Records shown START

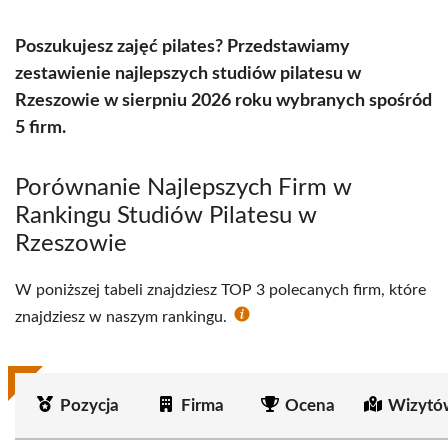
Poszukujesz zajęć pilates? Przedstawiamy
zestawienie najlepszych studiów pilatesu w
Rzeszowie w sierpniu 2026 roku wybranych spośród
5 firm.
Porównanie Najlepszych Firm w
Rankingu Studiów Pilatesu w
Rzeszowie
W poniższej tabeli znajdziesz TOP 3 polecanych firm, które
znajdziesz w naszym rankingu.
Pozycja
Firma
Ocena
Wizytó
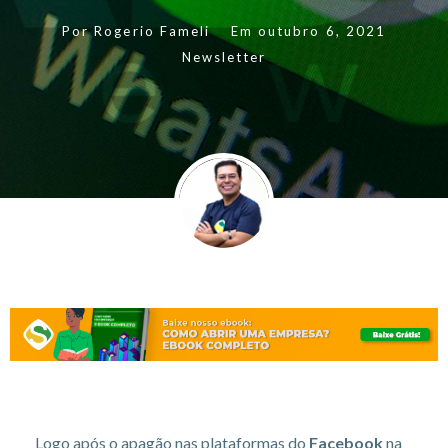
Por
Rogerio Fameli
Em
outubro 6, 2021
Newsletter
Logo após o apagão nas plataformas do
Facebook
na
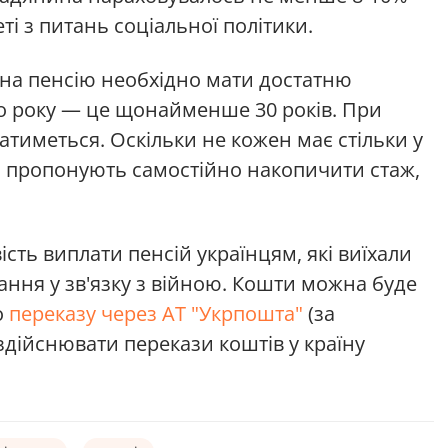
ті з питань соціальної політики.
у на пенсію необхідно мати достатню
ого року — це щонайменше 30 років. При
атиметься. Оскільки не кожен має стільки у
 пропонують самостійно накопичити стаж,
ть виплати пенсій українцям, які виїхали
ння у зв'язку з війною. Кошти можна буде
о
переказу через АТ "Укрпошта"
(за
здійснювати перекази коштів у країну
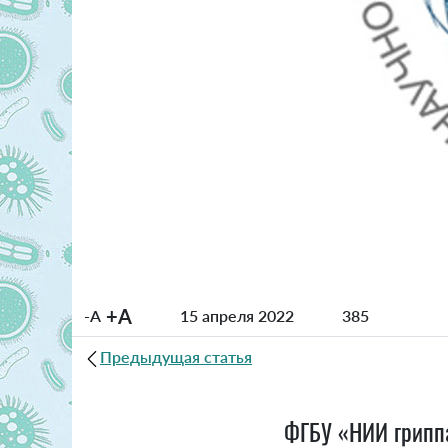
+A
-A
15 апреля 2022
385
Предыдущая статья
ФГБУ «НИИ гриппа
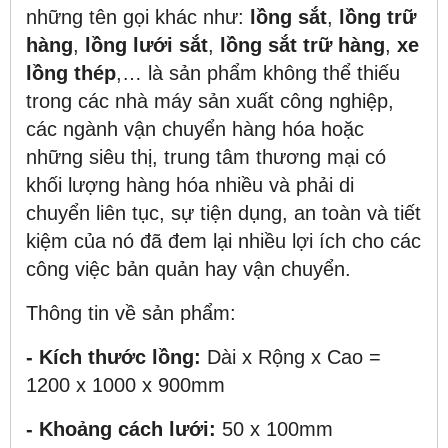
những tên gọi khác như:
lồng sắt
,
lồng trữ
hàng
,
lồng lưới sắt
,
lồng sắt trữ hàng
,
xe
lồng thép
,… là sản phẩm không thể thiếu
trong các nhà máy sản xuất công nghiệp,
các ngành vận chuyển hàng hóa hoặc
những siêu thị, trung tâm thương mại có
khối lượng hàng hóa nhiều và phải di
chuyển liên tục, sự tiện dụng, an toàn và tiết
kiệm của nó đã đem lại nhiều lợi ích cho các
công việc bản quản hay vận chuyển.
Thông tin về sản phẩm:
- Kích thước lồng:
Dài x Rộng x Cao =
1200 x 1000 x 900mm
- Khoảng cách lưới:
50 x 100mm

Records shown END
Records shown START

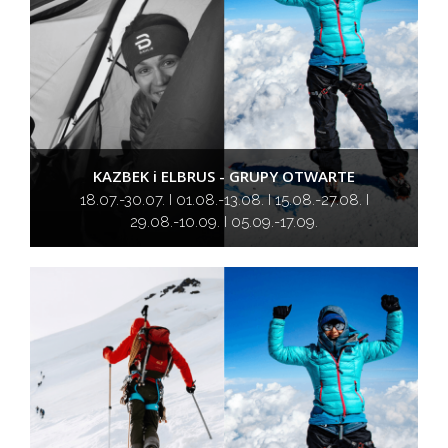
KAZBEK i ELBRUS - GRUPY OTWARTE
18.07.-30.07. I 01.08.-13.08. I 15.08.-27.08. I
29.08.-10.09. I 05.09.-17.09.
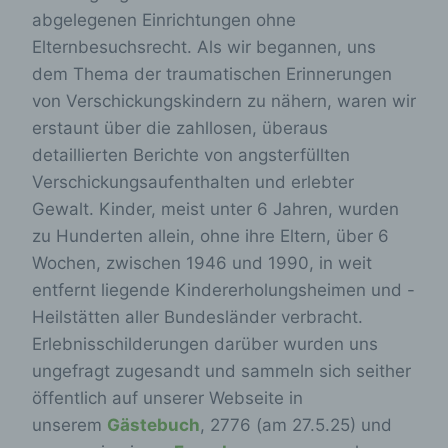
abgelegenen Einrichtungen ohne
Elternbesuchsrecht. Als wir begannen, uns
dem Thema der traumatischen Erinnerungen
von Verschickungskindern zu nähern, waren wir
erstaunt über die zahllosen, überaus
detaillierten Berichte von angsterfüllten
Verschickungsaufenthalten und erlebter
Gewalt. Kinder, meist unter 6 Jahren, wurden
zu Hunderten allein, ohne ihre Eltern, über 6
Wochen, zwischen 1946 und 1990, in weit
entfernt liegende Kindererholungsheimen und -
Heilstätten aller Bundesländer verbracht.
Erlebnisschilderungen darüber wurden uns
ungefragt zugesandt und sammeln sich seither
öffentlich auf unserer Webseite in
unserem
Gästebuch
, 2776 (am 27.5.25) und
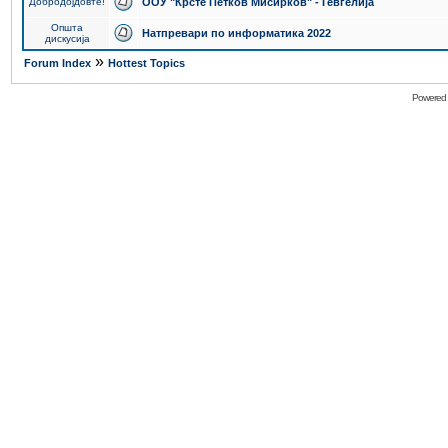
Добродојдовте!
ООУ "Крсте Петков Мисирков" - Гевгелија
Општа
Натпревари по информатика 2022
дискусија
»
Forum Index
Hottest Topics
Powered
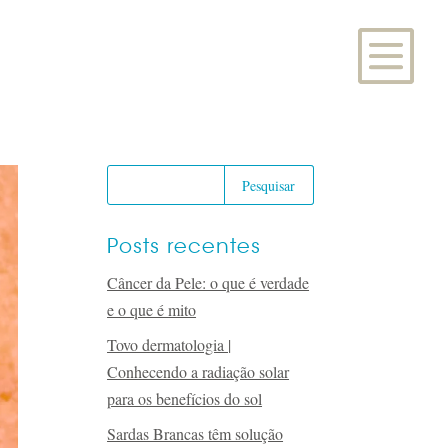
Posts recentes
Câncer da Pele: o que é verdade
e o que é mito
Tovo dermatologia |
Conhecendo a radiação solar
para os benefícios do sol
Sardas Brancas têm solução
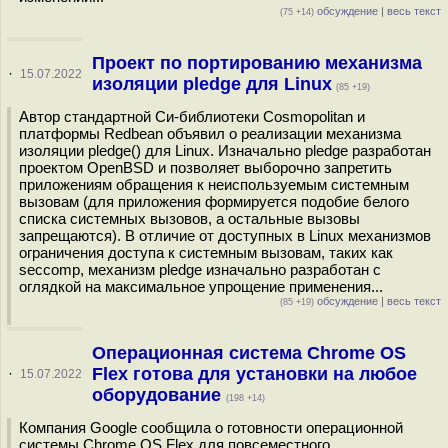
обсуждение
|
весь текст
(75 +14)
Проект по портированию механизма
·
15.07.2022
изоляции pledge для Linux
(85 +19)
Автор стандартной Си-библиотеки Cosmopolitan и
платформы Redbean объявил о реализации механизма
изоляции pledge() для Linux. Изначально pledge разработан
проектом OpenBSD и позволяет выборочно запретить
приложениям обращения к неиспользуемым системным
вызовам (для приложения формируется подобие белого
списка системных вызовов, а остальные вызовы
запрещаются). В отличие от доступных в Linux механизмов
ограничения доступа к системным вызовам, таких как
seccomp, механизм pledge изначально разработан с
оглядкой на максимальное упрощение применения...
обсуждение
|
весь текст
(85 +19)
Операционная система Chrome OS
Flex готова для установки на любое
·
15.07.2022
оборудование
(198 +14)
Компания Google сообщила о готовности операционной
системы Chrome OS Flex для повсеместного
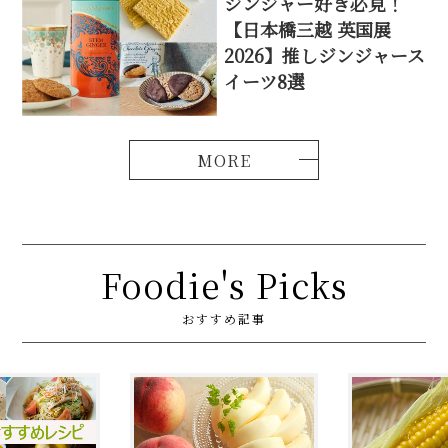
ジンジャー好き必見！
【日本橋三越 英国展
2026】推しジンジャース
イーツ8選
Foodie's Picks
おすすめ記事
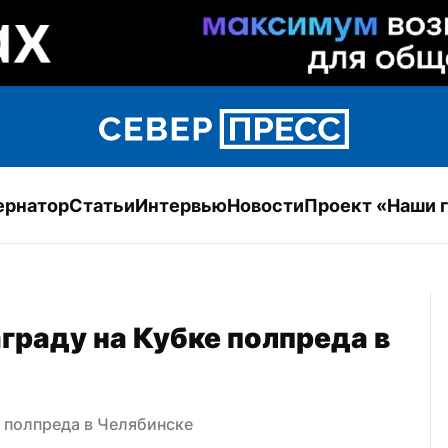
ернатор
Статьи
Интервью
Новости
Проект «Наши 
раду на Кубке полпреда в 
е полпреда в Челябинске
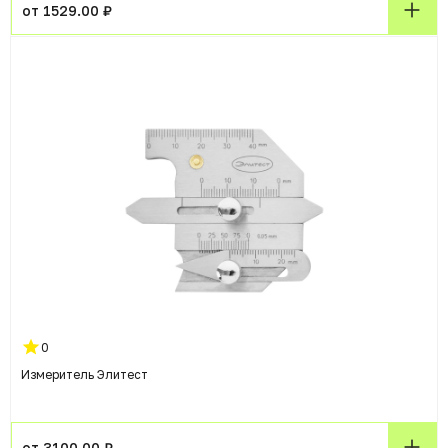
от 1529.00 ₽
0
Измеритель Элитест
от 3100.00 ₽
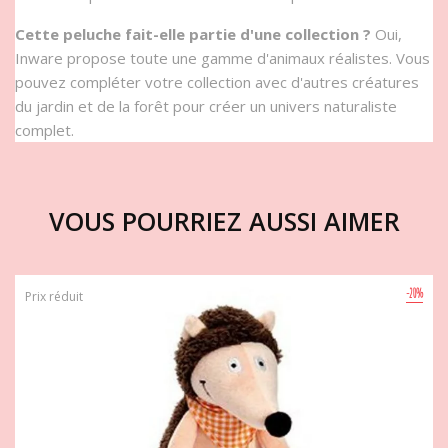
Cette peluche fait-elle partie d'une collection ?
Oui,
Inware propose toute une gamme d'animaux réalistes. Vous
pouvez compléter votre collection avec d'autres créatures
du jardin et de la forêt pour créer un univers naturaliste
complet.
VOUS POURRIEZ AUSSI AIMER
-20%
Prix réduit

Records shown END

Every line above that contains the word "Chrome" should be reported.

Final answer:
Операционная система Chrome OS
системы Chrome OS Flex для повсеместного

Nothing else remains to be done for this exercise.